Exercise material Start Marker

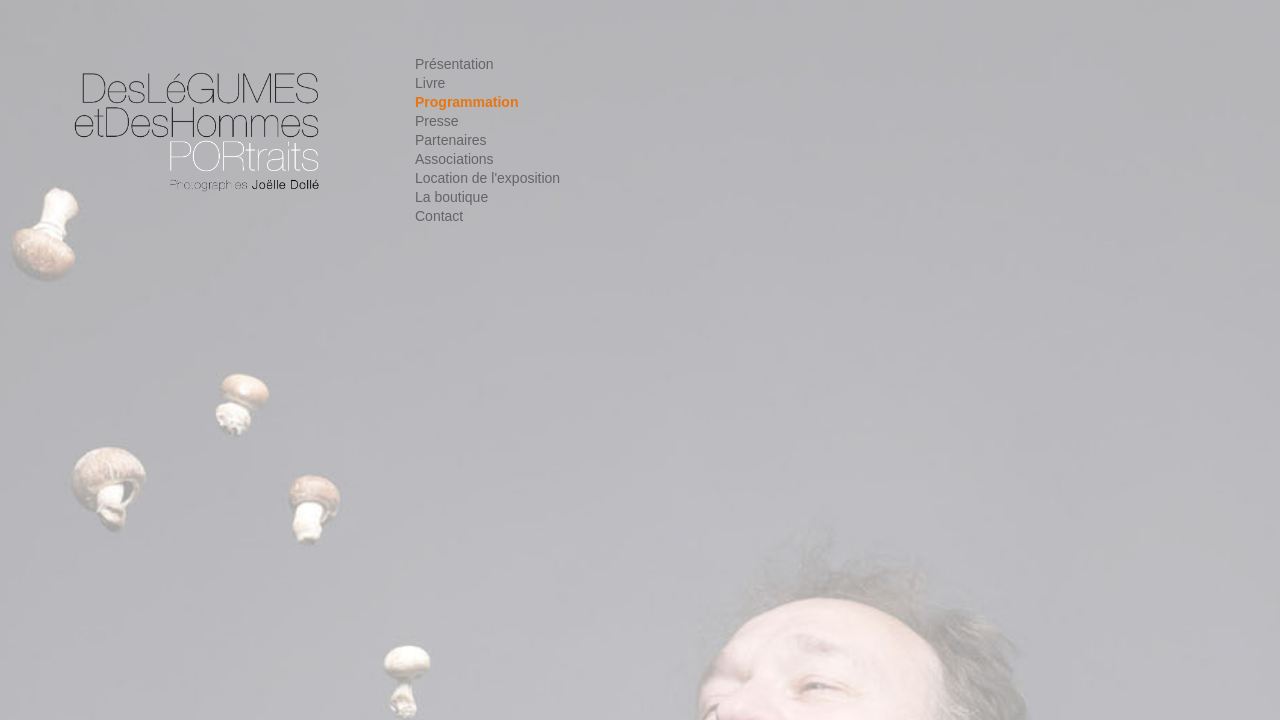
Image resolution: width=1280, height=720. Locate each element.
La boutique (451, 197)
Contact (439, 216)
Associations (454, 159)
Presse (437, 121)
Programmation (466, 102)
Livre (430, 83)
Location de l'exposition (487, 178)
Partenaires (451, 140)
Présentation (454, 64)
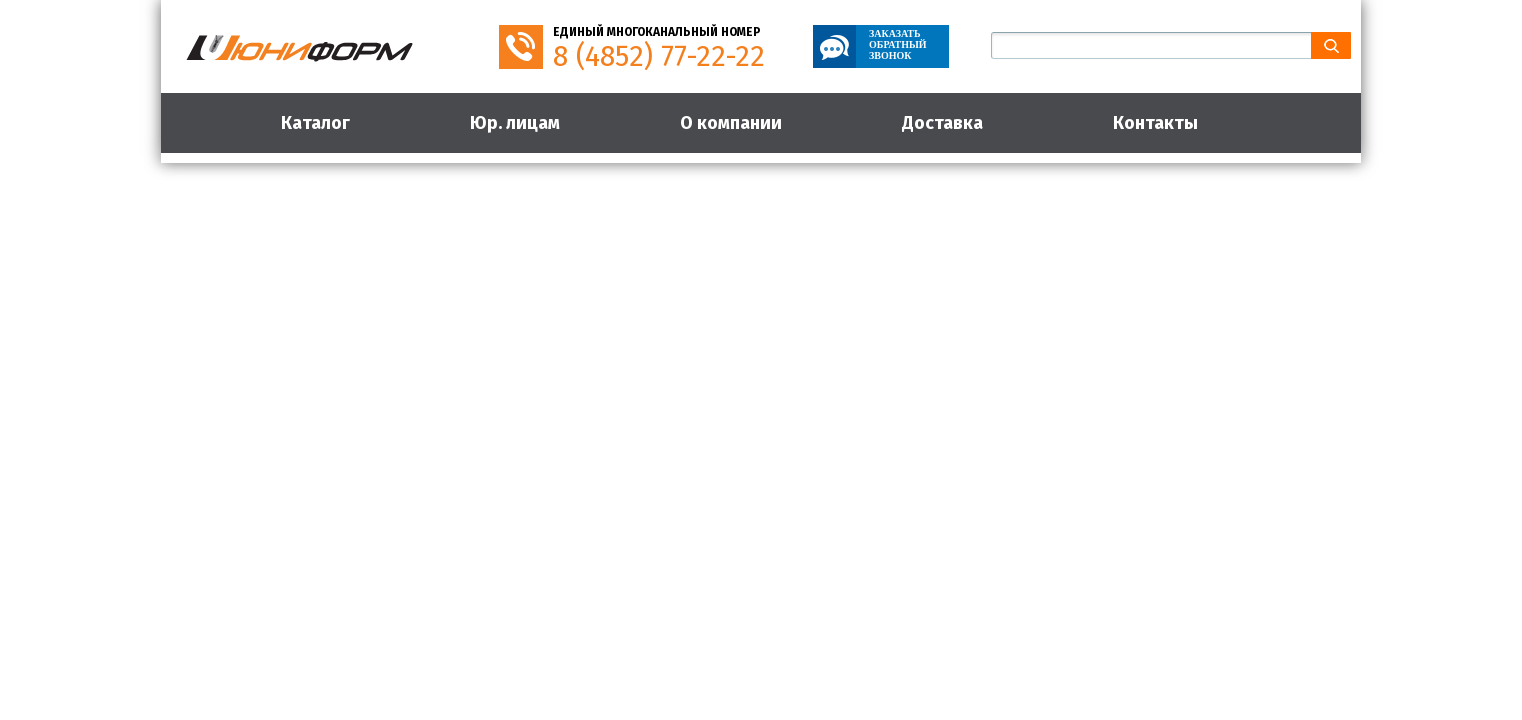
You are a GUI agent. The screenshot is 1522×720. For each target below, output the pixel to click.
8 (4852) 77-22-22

Exercise material End Marker

• _The problem_: The reply must hold each line of the records verbatim and no pictures.

• _Result of the task_:
Image resolution: width=1280, height=720. Locate each element.
La boutique (451, 197)
Contact (439, 216)
Associations (454, 159)
Presse (437, 121)
Programmation (466, 102)
Livre (430, 83)
Location de l'exposition (487, 178)
Partenaires (451, 140)
Présentation (454, 64)
You are a GUI agent. The screenshot is 1522×720. For each target below, output the pixel to click.
8 (4852) 77-22-22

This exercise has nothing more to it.